Non-humans, machines, and workloads are at the new frontier of Identity. People matter, but service accounts, keys, and secrets are growing more quickly, and legacy approaches don’t give good visibility or insight “beyond the human.” People have traditionally been siloed in IAM systems, and service accounts have been an afterthought in identity programs. A modern approach to identity security has to connect both to human identities and non-human identities, which connect primarily via service accounts.
IAM and Cyber are converging. Securing access to data is rooted in a core identity problem: understanding “who can take what action on what data.” To crack this code, we need to go beyond user and group directory services to understand the system-specific permissions. Permissions and entitlements are the purest form of access, and all this data set needs to be normalized.

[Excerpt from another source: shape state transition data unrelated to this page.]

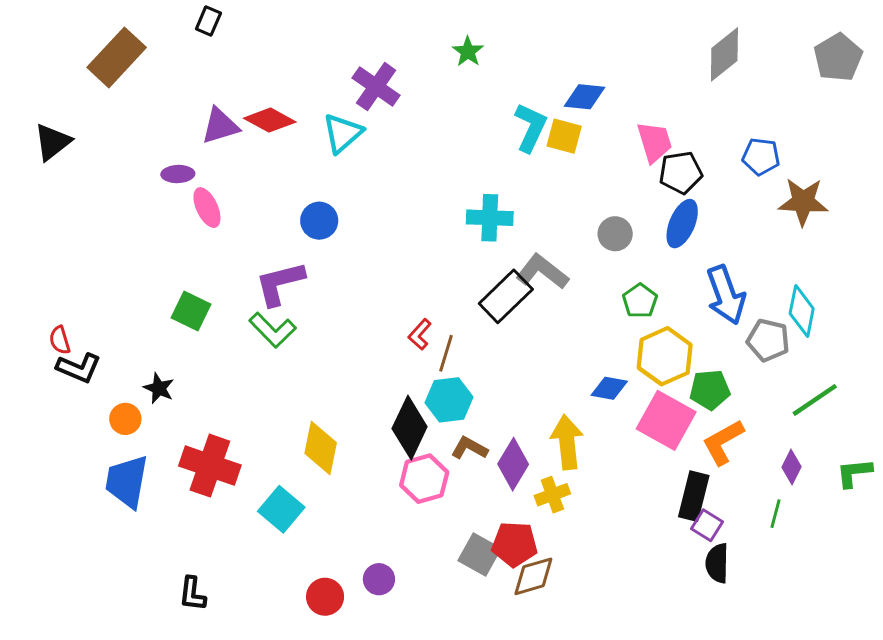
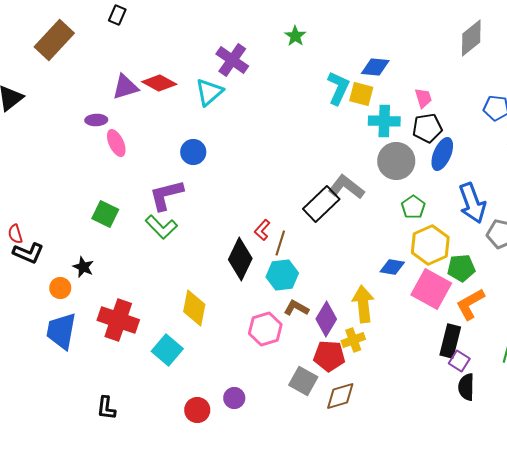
pink trapezoid: (654, 142) -> (423, 98), size x0.7
black pentagon: (681, 173) -> (427, 128), moved
cyan cross: (490, 218) -> (384, 121), moved
gray circle: (615, 234) -> (396, 161), size x1.6
black diamond: (410, 428) -> (240, 259), moved
red pentagon: (515, 544) -> (329, 356), moved

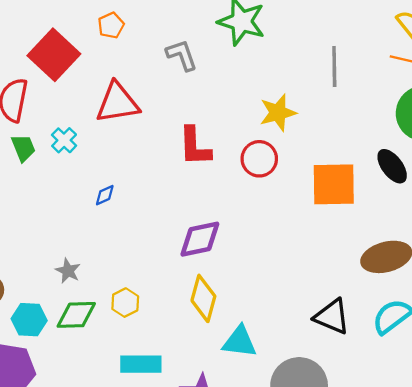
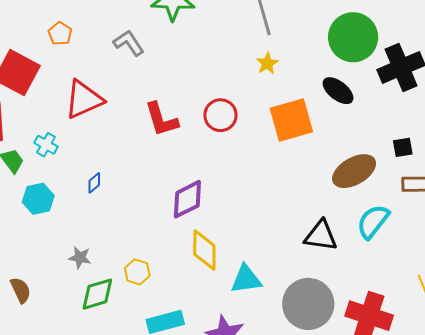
yellow star: (278, 113) -> (267, 63), moved, size x0.7
cyan hexagon: (29, 320) -> (38, 199), moved

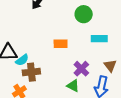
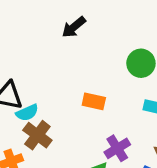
brown cross: (31, 72) -> (37, 135), turned 30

Data architectures have changed forever. In earlier stages of digital transformation, the areas of infrastructure, identity, apps, and compute went through massive change. Now, data is moving to the cloud, and the transformation to cloud-native data systems is in full swing. Data is the fundamental core kernel for the Gen AI era to realize the full potential. Nevertheless, enterprises still rely on a range of on-prem systems and will continue to for years, if not decades. Data is everywhere, not just in “data systems.” Data has broken free of databases; it lives and travels through multiple cloud-based and on-prem systems. For example, mission-critical company data is flowing through compute services like AWS EC2, created in apps such as GitHub, accessed through secret managers such as Hashicorp Vault, and visualized in apps such as Tableau.
Great products must be practical and rooted in customer needs. Customers know their problems, and you must be guided by them. Your solution must not just look good on a datasheet, but must also be deployable and usable, and not force a rebuild or re-architecture. For example, cloud may be driving change, but hybrid on-prem is often still the reality for many.
New solutions should not introduce new potential points of failure into the customer infrastructure. Designing solutions that add new dependencies and risk to data infrastructure (e.g., in-line or proxy architectures) is doomed to be only adopted for side projects. Solving one problem by introducing a new and bigger one isn’t helpful and practical for wide adoption.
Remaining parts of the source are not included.